TASK ITEM -
Once the pictures are set aside, retype the remaining entries exactly.

Saved data entries

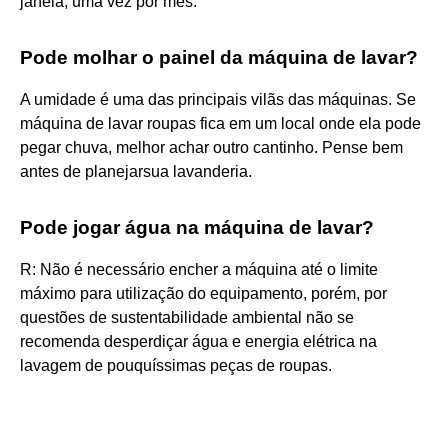
janela, uma vez por mês.
Pode molhar o painel da máquina de lavar?
A umidade é uma das principais vilãs das máquinas. Se
máquina de lavar roupas fica em um local onde ela pode
pegar chuva, melhor achar outro cantinho. Pense bem
antes de planejarsua lavanderia.
Pode jogar água na máquina de lavar?
R: Não é necessário encher a máquina até o limite
máximo para utilização do equipamento, porém, por
questões de sustentabilidade ambiental não se
recomenda desperdiçar água e energia elétrica na
lavagem de pouquíssimas peças de roupas.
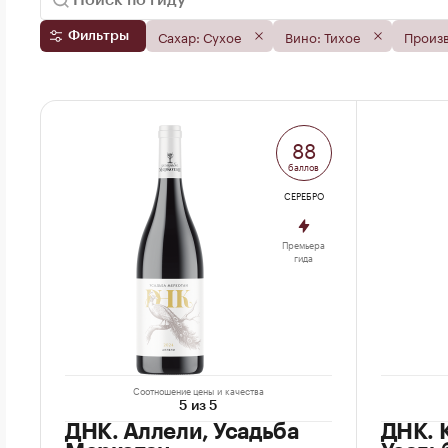
Сахар: Сухое
Вино: Тихое
Произв
Фильтры
88
баллов
СЕРЕБРО
Премьера
гида
Соотношение цены и качества
5 из 5
ДНК. Аллели, Усадьба
ДНК. 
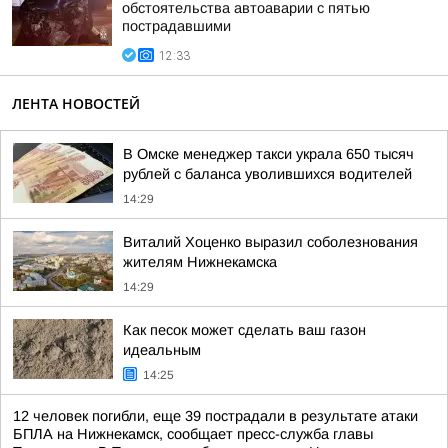
обстоятельства автоаварии с пятью
пострадавшими
12:33
ЛЕНТА НОВОСТЕЙ
В Омске менеджер такси украла 650 тысяч
рублей с баланса уволившихся водителей
14:29
Виталий Хоценко выразил соболезнования
жителям Нижнекамска
14:29
Как песок может сделать ваш газон
идеальным
14:25
12 человек погибли, еще 39 пострадали в результате атаки
БПЛА на Нижнекамск, сообщает пресс-служба главы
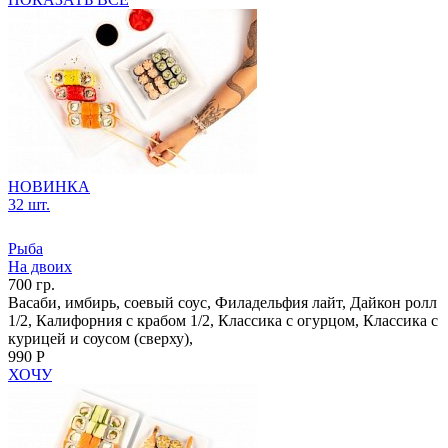
НОВИНКА
32 шт.
Рыба
На двоих
700 гр.
Васаби, имбирь, соевый соус, Филадельфия лайт, Дайкон ролл
1/2, Калифорния с крабом 1/2, Классика с огурцом, Классика с
курицей и соусом (сверху),
990 Р
ХОЧУ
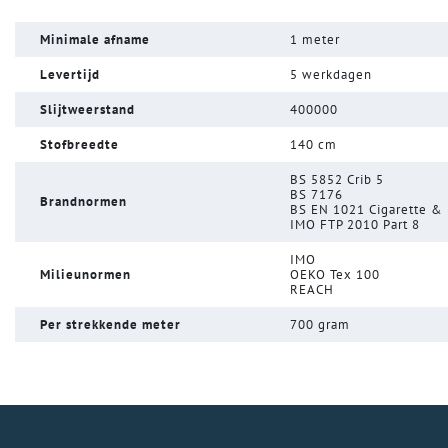
Minimale afname
1 meter
Levertijd
5 werkdagen
Slijtweerstand
400000
Stofbreedte
140 cm
BS 5852 Crib 5
BS 7176
Brandnormen
BS EN 1021 Cigarette &
IMO FTP 2010 Part 8
IMO
Milieunormen
OEKO Tex 100
REACH
Per strekkende meter
700 gram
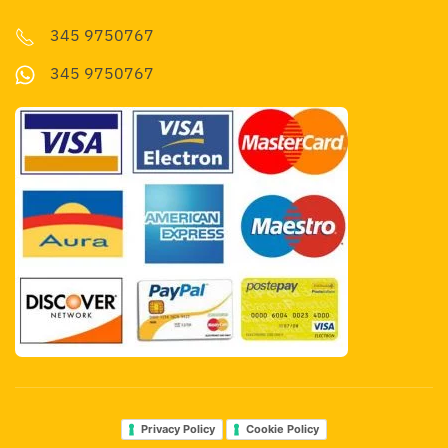
345 9750767
345 9750767
Privacy Policy
Cookie Policy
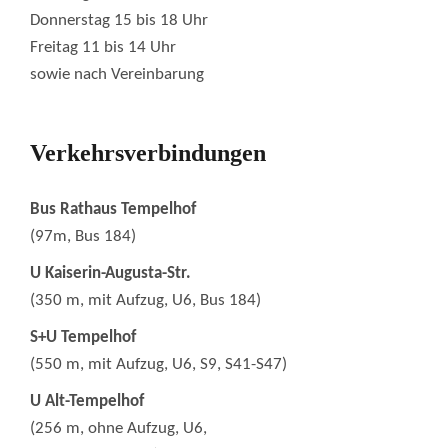
Donnerstag 15 bis 18 Uhr
Freitag 11 bis 14 Uhr
sowie nach Vereinbarung
Verkehrsverbindungen
Bus Rathaus Tempelhof
(97m, Bus 184)
U Kaiserin-Augusta-Str.
(350 m, mit Aufzug, U6, Bus 184)
S+U Tempelhof
(550 m, mit Aufzug, U6, S9, S41-S47)
U Alt-Tempelhof
(256 m, ohne Aufzug, U6,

COMPLETED EXERCISE -
janela, uma vez por mês.
Pode molhar o painel da máquina de lavar?
A umidade é uma das principais vilãs das máquinas. Se
máquina de lavar roupas fica em um local onde ela pode
pegar chuva, melhor achar outro cantinho. Pense bem
antes de planejarsua lavanderia.
Pode jogar água na máquina de lavar?
R: Não é necessário encher a máquina até o limite
máximo para utilização do equipamento, porém, por
questões de sustentabilidade ambiental não se
recomenda desperdiçar água e energia elétrica na
lavagem de pouquíssimas peças de roupas.
Сахар: Сухое
Вино: Тихое
Произв
Фильтры
88
баллов
СЕРЕБРО
Премьера
гида
Соотношение цены и качества
5 из 5
ДНК. Аллели, Усадьба
ДНК. 
обстоятельства автоаварии с пятью
пострадавшими
12:33
ЛЕНТА НОВОСТЕЙ
В Омске менеджер такси украла 650 тысяч
рублей с баланса уволившихся водителей
14:29
Виталий Хоценко выразил соболезнования
жителям Нижнекамска
14:29
Как песок может сделать ваш газон
идеальным
14:25
12 человек погибли, еще 39 пострадали в результате атаки
БПЛА на Нижнекамск, сообщает пресс-служба главы
НОВИНКА
32 шт.
Рыба
На двоих
700 гр.
Васаби, имбирь, соевый соус, Филадельфия лайт, Дайкон ролл
1/2, Калифорния с крабом 1/2, Классика с огурцом, Классика с
курицей и соусом (сверху),
990 Р
ХОЧУ
Minimale afname
1 meter
Levertijd
5 werkdagen
Slijtweerstand
400000
Stofbreedte
140 cm
BS 5852 Crib 5
BS 7176
Brandnormen
BS EN 1021 Cigarette &
IMO FTP 2010 Part 8
IMO
Milieunormen
OEKO Tex 100
REACH
Per strekkende meter
700 gram
345 9750767
345 9750767
Privacy Policy
Cookie Policy
Donnerstag 15 bis 18 Uhr
Freitag 11 bis 14 Uhr
sowie nach Vereinbarung
Verkehrsverbindungen
Bus Rathaus Tempelhof
(97m, Bus 184)
U Kaiserin-Augusta-Str.
(350 m, mit Aufzug, U6, Bus 184)
S+U Tempelhof
(550 m, mit Aufzug, U6, S9, S41-S47)
U Alt-Tempelhof
(256 m, ohne Aufzug, U6,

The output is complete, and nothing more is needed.